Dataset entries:
+ + + + + + +

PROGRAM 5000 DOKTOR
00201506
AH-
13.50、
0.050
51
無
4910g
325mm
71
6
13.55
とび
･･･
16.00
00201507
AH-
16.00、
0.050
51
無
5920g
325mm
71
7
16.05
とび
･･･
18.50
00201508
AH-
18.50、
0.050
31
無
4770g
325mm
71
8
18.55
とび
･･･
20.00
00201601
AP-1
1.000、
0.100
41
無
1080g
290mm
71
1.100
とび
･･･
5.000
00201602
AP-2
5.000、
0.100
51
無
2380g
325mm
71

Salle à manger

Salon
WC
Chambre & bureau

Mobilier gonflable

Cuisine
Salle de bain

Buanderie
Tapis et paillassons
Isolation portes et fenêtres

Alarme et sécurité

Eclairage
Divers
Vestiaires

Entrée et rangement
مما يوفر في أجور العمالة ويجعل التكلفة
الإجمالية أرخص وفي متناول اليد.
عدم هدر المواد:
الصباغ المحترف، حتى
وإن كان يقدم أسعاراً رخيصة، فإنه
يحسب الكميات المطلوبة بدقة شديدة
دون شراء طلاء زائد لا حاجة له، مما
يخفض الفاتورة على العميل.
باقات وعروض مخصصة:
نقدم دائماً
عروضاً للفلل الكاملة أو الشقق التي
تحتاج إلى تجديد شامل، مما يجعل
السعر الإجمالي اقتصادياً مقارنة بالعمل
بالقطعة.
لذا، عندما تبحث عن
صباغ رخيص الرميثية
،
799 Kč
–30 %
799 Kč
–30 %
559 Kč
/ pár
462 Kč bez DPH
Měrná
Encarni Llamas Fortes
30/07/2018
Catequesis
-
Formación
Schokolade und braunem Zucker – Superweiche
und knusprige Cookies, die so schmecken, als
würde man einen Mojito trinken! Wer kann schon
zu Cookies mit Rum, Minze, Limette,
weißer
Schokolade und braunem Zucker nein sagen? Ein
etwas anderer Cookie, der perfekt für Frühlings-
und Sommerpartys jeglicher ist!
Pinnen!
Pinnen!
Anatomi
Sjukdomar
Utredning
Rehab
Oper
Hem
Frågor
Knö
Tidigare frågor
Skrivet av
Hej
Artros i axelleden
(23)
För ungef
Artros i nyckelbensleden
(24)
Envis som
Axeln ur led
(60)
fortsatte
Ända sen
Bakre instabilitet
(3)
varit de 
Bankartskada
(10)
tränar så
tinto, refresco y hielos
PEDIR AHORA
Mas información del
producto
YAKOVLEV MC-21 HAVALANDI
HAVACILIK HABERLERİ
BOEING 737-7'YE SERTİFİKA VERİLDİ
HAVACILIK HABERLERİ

+ + + + + + +

WHAT TO DO. Among the records, find every line with the word "Zucker" and copy it.

ANSWER BOX.
Schokolade und braunem Zucker – Superweiche
Schokolade und braunem Zucker nein sagen? Ein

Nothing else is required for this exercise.